I met a few folks today who don’t do Facebook. I can totally understand their avoidance since they’ve never tried it out. But I’m so glad to have the connections that Facebook provides for me. School friends, former neighbors, folks I used to know from my old church. For me, it gives connections to folks with whom I no longer get to personally interact.
It also keeps me up-to-date with my family that are in various places, helps me build relationships with new acquantances, and allows me to support other businesses and author friends.
When I began my new writing career, my needs changed. I needed to promote my new focus, my stories, and my new pen name.
Unfortunately, I had few mentors when I first started. The advice I did get included always using my pen name in every URL and web title. Good advice, and logical. It stems from the fact that when people do buy my books, they will know my name. It’s my website, my blog, my twitter ID. But it wasn’t my Facebook profile.
No problem. I’d just make a new profile for my new name. Except that duplicate profiles aren’t allowed in Facebook. One person, one profile. And Facebook can actually ban people who don’t follow the rule. Okay that’s a problem.

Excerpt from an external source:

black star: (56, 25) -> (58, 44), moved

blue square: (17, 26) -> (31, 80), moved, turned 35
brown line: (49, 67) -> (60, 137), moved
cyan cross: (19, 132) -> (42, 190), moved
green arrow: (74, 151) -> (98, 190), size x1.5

Then I learned about pages. 🙂 What a dream. I set one up but left it unpublished for months because I thought I needed something to sell before I could use it. Balderdash.
Now I know better and have linked my blog to it, posting both announcements and full articles at a tab. I usually share an idea there a couple of times a day. Usually writing related, I post comments about things I’ve read or experiences I’ve had as they relate to my stories or writing in general, too. I share pictures of my critique buds and their books along with writing inspiration. And I follow a lot of other writing buds using my page voice to hopefully show up on their feeds as well.
Essentially, my profile gets posts of a personal nature. Check-ins, family items, random inspiration or goofiness. I send birthday wishes and share snatches of songs or sermons that hit me just right.
I think both are essential. I don’t have a problem being myself on my page, even if I’m not always incredibly professional. But I do want to keep my profile limited to folks I feel like I know. Separating the two allows me to make my page public while keeping my profile circled around friends and family only.